We had a complementary dinner at the hotel, consisting of seafood salad, scallops, shark soup, and lamb shank. I had to make do since my breakfast and lunch consisted of 12 Ritz cheese crackers, and that was it.
That night I also played my first game of Roulette. I lost about 30 US dollars. I decided from that moment on I would never gamble again. I definitely would rather spend that money on alcohol and sex toys.
The next day our group headed to the Macau Tower for our bungee jumping experience!! aka the reason why we went to Macau in the first place. At 233 meters, the Macau Tower's bungee jump from the tower's outer rim is the highest commercial bungee jump in the world.

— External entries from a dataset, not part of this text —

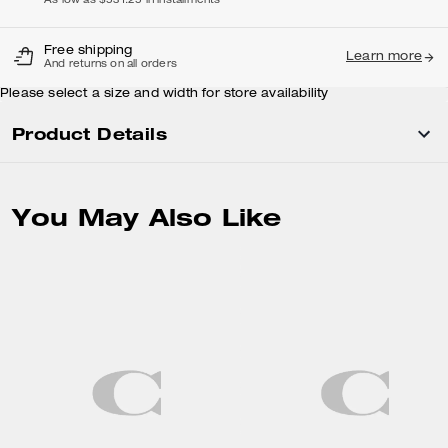
As low as $531.25 in installments
Free shipping
Learn more
And returns on all orders
Please select a size and width for store availability
Product Details
You May Also Like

We took the elevator to the observation deck at the top of the tower and prepped for the jump. The "jump-masters" gave us our 'free' t-shirts and strapped us in our harnesses. If you've ever climbed a rock-climbing wall or anything similar, you know how these harnesses work. If you're a girl, it feels like a constant orgasm, as the strap falls right on your...(*cue Seinfeld reference: it rhymes with Delores). If you're a guy, the strap crushes your ball-sack and you are in constant pain. For once, I was happy that I was a girl. (99 times out of 100, it is better to be a guy. No one can argue with that. And if you're a guy and want to argue, shut the fuck up you're not the one that has to sacrifice your body for pregnancy later.)
The boys were all extremely uncomfortable, but as soon as they watched a man doing the jump, they completely forgot that their balls' circulation were being cut off and they began to shit their pants. Myself, on the other hand, besides for getting off to the strap on my harness, was not scared at all. I'm a little sick in the head when it comes to dare-devilish activities. I...don't...fear....death? I was just very excited.

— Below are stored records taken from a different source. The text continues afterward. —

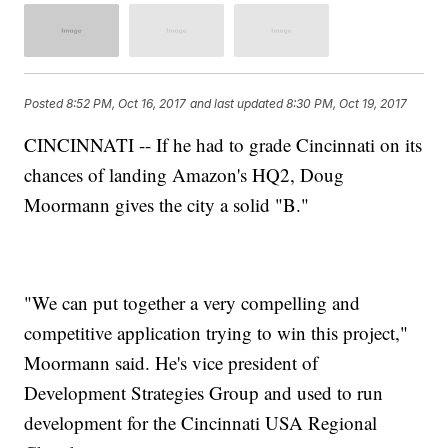
Posted
8:52 PM, Oct 16, 2017
and last updated
8:30 PM, Oct 19, 2017
CINCINNATI -- If he had to grade Cincinnati on its
chances of landing Amazon's HQ2, Doug
Moormann gives the city a solid "B."
"We can put together a very compelling and
competitive application trying to win this project,"
Moormann said. He's vice president of
Development Strategies Group and used to run
development for the Cincinnati USA Regional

After a few shed tears and all the boys performed their jump, it was my turn. (I volunteered to go last because everyone else was too much of a pussy to be left on the platform alone.) The free-fall was the most amazing feeling I have ever experienced, and I honestly may go again while I'm here.

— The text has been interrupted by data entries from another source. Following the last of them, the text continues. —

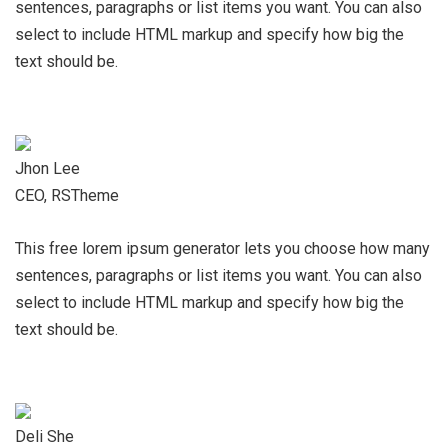
sentences, paragraphs or list items you want. You can also
select to include HTML markup and specify how big the
text should be.
Jhon Lee
CEO, RSTheme
This free lorem ipsum generator lets you choose how many
sentences, paragraphs or list items you want. You can also
select to include HTML markup and specify how big the
text should be.
Deli She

That night, we all went to the Venetian so Hamza could continue his gambling winning-streak (he had earned 700 US dollars thus far in the trip). After Hamza bought us a bottle of Smirnoff in the food court (weird, right?) and we finished dinner, Ryan, Matt, Keith, and I headed to a club downtown called D2.
The club was cool but the best part were the cheesy dancers on the stage. A group of maybe 8 hot asian girls in bras and underwear were hired to dance like dumb sluts, so that obviously went over well with the guys. These dancers got off the stage only to be followed by the Head Whore In Charge and her two NSync-wannabe male dancers. This girl had the sickest body I've ever seen but her face was so fugly.
Her face was Janice Dickinson's plastic-surgery-infected cheek-bones and mouth, with Amy Winehouse's thick cat-eye eyeliner, with the browbone of a GEICO caveman. Needless to say, she was BEAT. I'm sure every guy in the club would've boned her right then and there though. All the attention was focused on her and the Nick Lacheys and every girl in the club looked so pissed.
aaand that's Macau for you!
Check out the video of me bungee jumping below!
Keep it skanky.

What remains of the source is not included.